Laboratory of Oncology, Institute of Medicine and Experimental Biology of Cuyo (IMBECU), National Scientific and Technical Research Council (CONICET), Mendoza 5500, Argentina.
Institute of Biochemistry and Biotechnology, School of Medicine, National University of Cuyo, Mendoza 5500, Argentina.
Bioinformatics. 2020 Dec 22;36(20):5037-5044. doi: 10.1093/bioinformatics/btaa619.
Statistical and machine-learning analyses of tumor transcriptomic profiles offer a powerful resource to gain deeper understanding of tumor subtypes and disease prognosis. Currently, prognostic gene-expression signatures do not exist for all cancer types, and most developed to date have been optimized for individual tumor types. In Galgo, we implement a bi-objective optimization approach that prioritizes gene signature cohesiveness and patient survival in parallel, which provides greater power to identify tumor transcriptomic phenotypes strongly associated with patient survival.
To compare the predictive power of the signatures obtained by Galgo with previously studied subtyping methods, we used a meta-analytic approach testing a total of 35 large population-based transcriptomic biobanks of four different cancer types. Galgo-generated colorectal and lung adenocarcinoma signatures were stronger predictors of patient survival compared to published molecular classification schemes. One Galgo-generated breast cancer signature outperformed PAM50, AIMS, SCMGENE and IntClust subtyping predictors. In high-grade serous ovarian cancer, Galgo signatures obtained similar predictive power to a consensus classification method. In all cases, Galgo subtypes reflected enrichment of gene sets related to the hallmarks of the disease, which highlights the biological relevance of the partitions found.
The open-source R package is available on www.github.com/harpomaxx/galgo.
Supplementary data are available at Bioinformatics online.
对肿瘤转录组谱进行统计和机器学习分析为深入了解肿瘤亚型和疾病预后提供了强大的资源。目前,并非所有癌症类型都存在预后基因表达特征,而且迄今为止大多数特征都是针对个别肿瘤类型进行优化的。在 Galgo 中,我们实现了一种双目标优化方法,该方法并行优先考虑基因特征的一致性和患者生存率,从而更有能力识别与患者生存率强烈相关的肿瘤转录组表型。

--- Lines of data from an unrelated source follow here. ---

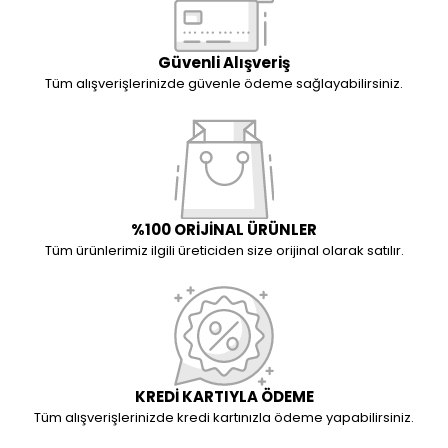
Güvenli Alışveriş
Tüm alışverişlerinizde güvenle ödeme sağlayabilirsiniz.
%100 ORİJİNAL ÜRÜNLER
Tüm ürünlerimiz ilgili üreticiden size orijinal olarak satılır.
KREDİ KARTIYLA ÖDEME
Tüm alışverişlerinizde kredi kartınızla ödeme yapabilirsiniz.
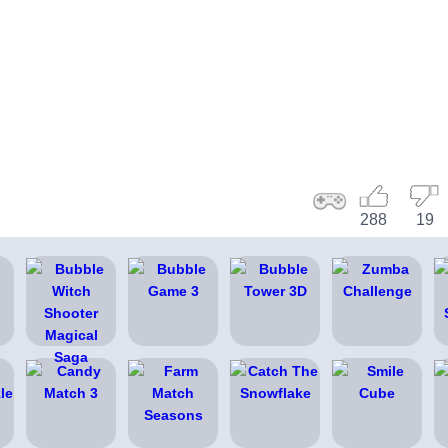
288
19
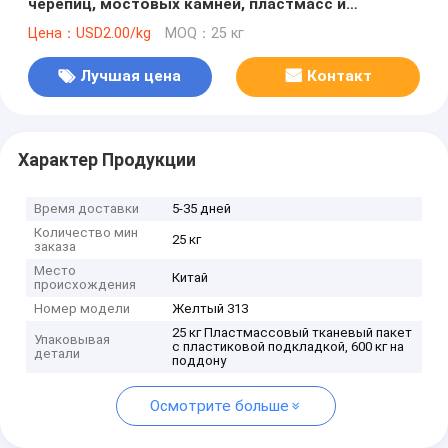
черепиц, мостовых камней, пластмасс и
резинополимеров, морта, бумаги и покрытий
Цена：USD2.00/kg
MOQ：25 кг
катушек
Лучшая цена
Контакт
Характер Продукции
Время доставки
5-35 дней
Количество мин
25 кг
заказа
Место
Китай
происхождения
Номер модели
Желтый 313
25 кг Пластмассовый тканевый пакет
Упаковывая
с пластиковой подкладкой, 600 кг на
детали
поддону
Осмотрите больше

为了比较 Galgo 获得的特征签名与以前研究的分型方法的预测能力,我们使用了一种元分析方法,总共测试了四个不同癌症类型的 35 个大型基于人群的转录组生物库。与已发表的分子分类方案相比,Galgo 生成的结直肠癌和肺腺癌特征签名是患者生存率的更强预测因子。Galgo 生成的一个乳腺癌特征签名优于 PAM50、AIMS、SCMGENE 和 IntClust 分型预测因子。在高级别浆液性卵巢癌中,Galgo 特征签名获得了与共识分类方法相似的预测能力。在所有情况下,Galgo 亚型反映了与疾病标志相关的基因集的富集,这突出了发现的分区的生物学相关性。
开源 R 包可在 www.github.com/harpomaxx/galgo 上获得。
补充数据可在生物信息学在线获得。